I would like to see Apple start to back off from colourful, transparent and gaudy and go for modern, minimal and sleek. At the same time in 2006 as Microsoft, in a bid to look modern, is stuffing Windows Vista with arrays of gaudy icons, gratuitous glassy transparency and animated everything, Apple could outflank them by simply redefining "modern" as it did in 2001 with OS X 10.0 making Windows XP look like a Fisher Price knockoff.
One way they could go is best embodied by a theme I saw being used by one of my favourite Mac bloggers, drunkenbatman, in screenshots of his desktop. What intrigued me was how minimal the theme was and how it erased Metal and tamed Aqua while looking elegant and letting the content in the windows take precedence over the frame decorations. I tracked this down to the "Milk Chrome" theme for ShapeShifter by Max Rudberg and installed it yesterday and have been absolutely loving it. It's erased a whole array of visual irrits that have been bugging me for a while, including banishing Metal for good. Unfortunately it can't fix Finder: only a bullet to the head could do that.
Here's a screenshot of my desktop with the new theme (click to enlarge):
Note how it erased Metal from Safari and the Calculator and even brought Mail into line somewhat. The white buttons and background get out of the way without being harder to access — the shading, shinyness and outlines of the controls are enough. The whole feel is actually a little like an iPod in fact: solid white rounded plastic controls.
There are some minor rough edges: the button press animation could use some work — it makes the button appear to recess into the background, but isn't quite noticeable enough; and the theme messes badly with iTunes 6, which I guess is not surprising since iTunes apparently has its own custom look and feel.

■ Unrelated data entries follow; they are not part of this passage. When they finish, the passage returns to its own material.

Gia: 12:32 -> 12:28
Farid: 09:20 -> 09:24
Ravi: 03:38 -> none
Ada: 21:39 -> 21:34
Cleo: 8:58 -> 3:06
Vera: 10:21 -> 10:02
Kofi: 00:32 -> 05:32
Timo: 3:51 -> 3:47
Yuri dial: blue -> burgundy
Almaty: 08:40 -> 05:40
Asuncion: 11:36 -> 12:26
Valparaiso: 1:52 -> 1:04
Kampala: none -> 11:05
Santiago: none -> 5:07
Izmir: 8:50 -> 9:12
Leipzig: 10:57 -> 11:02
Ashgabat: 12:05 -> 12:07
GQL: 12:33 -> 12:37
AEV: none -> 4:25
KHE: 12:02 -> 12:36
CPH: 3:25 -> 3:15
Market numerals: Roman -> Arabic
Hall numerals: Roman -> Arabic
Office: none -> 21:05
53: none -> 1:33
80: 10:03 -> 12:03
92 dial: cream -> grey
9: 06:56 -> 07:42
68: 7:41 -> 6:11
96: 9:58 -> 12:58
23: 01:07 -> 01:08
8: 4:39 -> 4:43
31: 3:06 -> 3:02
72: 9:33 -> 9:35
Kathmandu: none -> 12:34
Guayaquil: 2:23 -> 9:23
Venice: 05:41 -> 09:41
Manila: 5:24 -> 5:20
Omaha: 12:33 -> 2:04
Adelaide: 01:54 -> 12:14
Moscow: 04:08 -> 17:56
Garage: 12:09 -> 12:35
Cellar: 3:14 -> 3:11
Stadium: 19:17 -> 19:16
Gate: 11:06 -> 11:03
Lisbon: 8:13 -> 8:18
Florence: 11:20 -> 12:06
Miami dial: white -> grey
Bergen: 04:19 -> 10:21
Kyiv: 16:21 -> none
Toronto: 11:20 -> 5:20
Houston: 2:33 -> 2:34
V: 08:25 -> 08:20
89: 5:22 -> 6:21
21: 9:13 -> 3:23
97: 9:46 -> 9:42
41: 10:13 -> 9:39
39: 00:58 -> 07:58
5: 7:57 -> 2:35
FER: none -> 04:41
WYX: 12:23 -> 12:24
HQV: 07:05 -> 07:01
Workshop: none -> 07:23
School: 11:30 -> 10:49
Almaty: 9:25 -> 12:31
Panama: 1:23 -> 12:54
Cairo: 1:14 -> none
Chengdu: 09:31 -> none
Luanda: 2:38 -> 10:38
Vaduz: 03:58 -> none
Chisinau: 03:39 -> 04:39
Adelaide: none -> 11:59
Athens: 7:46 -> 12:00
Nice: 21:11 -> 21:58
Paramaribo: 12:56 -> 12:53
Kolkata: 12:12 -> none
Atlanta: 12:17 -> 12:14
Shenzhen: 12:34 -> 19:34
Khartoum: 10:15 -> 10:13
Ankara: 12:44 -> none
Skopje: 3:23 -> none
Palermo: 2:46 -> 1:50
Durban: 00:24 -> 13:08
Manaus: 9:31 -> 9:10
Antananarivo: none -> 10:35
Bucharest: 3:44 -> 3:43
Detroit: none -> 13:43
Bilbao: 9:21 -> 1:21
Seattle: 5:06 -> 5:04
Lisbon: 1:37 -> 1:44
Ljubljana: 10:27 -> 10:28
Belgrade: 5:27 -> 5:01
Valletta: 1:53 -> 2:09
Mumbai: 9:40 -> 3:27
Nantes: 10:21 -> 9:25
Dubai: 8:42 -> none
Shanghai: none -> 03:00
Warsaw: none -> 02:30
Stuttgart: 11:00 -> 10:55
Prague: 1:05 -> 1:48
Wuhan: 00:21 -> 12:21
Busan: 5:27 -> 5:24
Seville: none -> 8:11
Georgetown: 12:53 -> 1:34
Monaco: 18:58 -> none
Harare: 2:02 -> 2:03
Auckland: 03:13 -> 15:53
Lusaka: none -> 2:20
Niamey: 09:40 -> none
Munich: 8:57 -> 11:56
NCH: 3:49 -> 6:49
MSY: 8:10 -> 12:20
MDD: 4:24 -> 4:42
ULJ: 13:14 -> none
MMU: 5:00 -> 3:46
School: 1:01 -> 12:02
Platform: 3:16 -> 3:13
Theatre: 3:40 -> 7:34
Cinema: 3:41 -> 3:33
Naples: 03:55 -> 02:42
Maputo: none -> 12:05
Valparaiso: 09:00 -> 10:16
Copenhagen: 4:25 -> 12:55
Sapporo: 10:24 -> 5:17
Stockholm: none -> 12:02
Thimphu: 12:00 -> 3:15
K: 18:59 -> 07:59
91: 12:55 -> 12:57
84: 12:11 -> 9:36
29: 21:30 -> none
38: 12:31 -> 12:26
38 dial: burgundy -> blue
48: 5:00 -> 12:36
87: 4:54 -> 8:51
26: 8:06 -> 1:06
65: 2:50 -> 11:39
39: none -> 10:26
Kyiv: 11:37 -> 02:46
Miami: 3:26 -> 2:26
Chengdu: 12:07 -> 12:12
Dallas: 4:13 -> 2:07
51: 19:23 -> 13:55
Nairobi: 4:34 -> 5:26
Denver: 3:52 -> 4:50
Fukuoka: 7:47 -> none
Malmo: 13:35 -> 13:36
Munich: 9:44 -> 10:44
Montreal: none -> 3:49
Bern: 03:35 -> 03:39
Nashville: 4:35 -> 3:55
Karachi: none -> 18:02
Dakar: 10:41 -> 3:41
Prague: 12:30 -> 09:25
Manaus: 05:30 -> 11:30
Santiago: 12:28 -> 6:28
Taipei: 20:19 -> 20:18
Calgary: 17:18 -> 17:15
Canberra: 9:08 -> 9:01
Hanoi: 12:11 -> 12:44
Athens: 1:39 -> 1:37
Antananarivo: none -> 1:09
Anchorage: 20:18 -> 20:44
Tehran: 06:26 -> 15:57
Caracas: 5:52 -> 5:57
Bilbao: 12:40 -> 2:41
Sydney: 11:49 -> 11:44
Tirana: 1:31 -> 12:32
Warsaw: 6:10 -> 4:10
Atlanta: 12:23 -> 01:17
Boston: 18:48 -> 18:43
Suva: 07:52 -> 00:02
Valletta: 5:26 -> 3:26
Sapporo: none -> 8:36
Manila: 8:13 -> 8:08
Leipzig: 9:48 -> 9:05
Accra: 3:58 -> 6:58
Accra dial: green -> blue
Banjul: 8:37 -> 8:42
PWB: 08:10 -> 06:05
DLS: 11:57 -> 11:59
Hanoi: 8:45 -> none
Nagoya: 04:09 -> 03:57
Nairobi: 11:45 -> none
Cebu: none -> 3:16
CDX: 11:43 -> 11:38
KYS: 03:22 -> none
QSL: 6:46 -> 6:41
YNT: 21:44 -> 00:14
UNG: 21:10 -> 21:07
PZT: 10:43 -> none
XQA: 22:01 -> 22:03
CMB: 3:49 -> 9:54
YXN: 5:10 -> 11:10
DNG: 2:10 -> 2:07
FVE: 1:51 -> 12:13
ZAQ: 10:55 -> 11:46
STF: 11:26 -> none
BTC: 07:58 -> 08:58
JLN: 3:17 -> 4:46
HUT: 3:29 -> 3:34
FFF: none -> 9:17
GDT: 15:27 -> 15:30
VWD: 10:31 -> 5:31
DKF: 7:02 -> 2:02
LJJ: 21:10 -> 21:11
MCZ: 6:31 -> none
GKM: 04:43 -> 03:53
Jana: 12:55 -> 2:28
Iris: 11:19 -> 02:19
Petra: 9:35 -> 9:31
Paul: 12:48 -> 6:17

As far as I'm concerned, this one's a keeper until Apple can do better. It doesn't do anything to fix the various functional issues highlighted by Gruber et al, but cleans the visual appearance nicely. It does disturb me that I feel I need to go hack Apple's look and feel: after all they're supposed to be the masters. It will also concern me if Apple does not take the criticisms of well-respected pundits like Woz, drunkenbatman and John Gruber into account. Apple have been very quiet about OS X 10.5, so I can only hope that, disregarding the usual Apple fascination with secrecy, it's because they have something great in store.
Footnotes:
[1] That's "user experience", for any Microsoft marketdroids who might be reading this.
[2] What is it about Microsoft's button fetish anyway? Since they "innovated" the toolbar on Office some years ago they've gone utterly nuts with little nobs and buttons. When I first got the Mac and ran Entourage I could immediately tell it was a Microsoft app, with tiers of horizontal and vertical toolbar buttons stuck everywhere. This was one of the reasons I switched to Apple Mail: it appeared they'd done some work on making the interface easy rather than busy. It's like those remote controls that actually have fold-out flanges to hold extra arrays of obscure buttons.